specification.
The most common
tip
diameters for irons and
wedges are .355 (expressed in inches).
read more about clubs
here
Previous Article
* * *
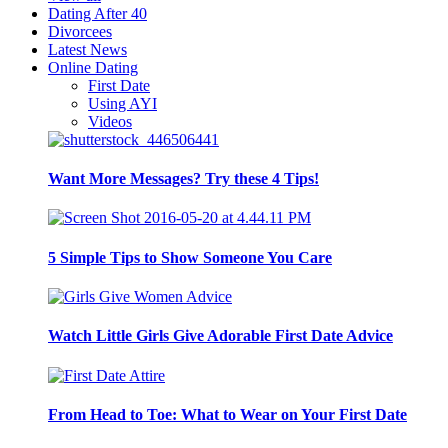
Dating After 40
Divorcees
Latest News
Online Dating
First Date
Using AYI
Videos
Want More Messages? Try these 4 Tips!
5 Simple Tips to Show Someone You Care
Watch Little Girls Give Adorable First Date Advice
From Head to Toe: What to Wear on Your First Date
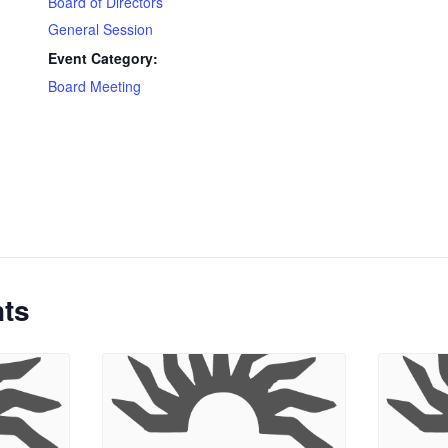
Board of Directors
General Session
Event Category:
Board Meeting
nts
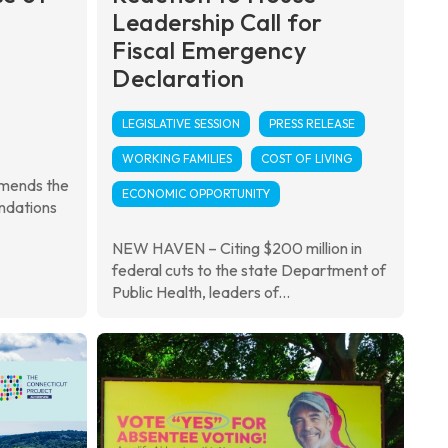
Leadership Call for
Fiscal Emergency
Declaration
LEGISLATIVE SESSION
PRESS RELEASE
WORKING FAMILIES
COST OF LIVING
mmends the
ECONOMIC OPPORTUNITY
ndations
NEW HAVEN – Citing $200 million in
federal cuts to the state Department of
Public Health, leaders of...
==
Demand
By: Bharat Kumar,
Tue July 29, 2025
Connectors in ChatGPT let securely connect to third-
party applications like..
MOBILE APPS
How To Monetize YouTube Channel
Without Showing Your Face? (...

WHAT THIS TASK INVOLVES: Take the lines above starting at the one containing "Board of Directors" and ending at the one containing "Public Health, leaders of...", and print them again exactly, without pictures.

TASK RESPONSE:
Board of Directors
General Session
Event Category:
Board Meeting
nts
Leadership Call for
Fiscal Emergency
Declaration
LEGISLATIVE SESSION
PRESS RELEASE
WORKING FAMILIES
COST OF LIVING
mmends the
ECONOMIC OPPORTUNITY
ndations
NEW HAVEN – Citing $200 million in
federal cuts to the state Department of
Public Health, leaders of...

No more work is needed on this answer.